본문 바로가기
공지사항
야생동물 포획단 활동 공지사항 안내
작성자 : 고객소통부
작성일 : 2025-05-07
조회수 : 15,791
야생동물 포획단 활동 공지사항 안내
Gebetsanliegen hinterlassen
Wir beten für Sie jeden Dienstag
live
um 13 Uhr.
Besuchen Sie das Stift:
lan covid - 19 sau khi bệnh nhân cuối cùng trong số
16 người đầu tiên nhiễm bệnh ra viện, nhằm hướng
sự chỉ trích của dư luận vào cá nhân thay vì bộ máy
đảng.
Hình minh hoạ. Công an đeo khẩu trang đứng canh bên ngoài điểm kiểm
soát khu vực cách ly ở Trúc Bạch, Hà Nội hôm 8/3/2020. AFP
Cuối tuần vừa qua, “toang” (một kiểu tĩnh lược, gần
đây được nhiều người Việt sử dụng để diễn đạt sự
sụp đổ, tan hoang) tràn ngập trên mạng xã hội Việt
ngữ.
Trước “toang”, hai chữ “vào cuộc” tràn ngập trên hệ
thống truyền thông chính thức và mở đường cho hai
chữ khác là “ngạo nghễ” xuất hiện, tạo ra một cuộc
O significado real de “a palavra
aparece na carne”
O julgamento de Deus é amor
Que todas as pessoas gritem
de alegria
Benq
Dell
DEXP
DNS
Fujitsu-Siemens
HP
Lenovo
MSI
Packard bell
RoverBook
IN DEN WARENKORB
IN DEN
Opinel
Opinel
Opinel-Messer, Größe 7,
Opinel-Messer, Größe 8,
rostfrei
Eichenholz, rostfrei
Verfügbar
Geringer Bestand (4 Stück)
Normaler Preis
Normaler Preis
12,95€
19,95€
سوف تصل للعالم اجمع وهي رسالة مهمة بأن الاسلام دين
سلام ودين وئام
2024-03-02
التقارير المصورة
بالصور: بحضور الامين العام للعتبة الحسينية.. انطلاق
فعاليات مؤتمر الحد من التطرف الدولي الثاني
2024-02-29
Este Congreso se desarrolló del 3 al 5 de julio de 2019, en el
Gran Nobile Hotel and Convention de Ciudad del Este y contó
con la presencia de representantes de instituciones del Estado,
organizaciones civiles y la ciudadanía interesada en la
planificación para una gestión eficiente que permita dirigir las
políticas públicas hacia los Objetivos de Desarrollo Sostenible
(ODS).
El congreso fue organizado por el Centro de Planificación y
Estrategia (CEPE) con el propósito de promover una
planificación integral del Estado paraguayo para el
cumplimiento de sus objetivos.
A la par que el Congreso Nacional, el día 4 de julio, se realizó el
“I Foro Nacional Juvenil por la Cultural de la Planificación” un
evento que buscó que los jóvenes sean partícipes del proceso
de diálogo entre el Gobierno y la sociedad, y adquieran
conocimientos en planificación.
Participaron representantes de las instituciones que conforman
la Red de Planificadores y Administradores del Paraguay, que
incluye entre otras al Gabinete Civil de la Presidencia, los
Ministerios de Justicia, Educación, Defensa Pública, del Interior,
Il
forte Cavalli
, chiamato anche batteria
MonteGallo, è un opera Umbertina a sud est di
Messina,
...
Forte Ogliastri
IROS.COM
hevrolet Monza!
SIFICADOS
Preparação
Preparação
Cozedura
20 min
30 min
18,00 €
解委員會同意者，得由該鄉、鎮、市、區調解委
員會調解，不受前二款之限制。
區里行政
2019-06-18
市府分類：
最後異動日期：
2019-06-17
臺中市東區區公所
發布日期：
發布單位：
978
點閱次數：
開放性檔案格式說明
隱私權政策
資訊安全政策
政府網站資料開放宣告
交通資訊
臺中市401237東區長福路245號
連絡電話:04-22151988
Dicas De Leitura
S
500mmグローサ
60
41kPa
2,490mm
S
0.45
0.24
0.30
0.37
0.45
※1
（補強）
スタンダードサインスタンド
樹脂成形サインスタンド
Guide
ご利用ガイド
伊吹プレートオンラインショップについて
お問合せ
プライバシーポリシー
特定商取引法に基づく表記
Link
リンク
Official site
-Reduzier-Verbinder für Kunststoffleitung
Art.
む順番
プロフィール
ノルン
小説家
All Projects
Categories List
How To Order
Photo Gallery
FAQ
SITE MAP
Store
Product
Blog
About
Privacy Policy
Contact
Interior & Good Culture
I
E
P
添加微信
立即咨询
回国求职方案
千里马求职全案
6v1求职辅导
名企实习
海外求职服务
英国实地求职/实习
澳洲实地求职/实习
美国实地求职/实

→ TASK TO CARRY OUT:
Whenever the word "tràn" turns up in a line of the listing above, copy the line.

→ SOLUTION FOR THIS TASK:
sụp đổ, tan hoang) tràn ngập trên mạng xã hội Việt
Trước “toang”, hai chữ “vào cuộc” tràn ngập trên hệ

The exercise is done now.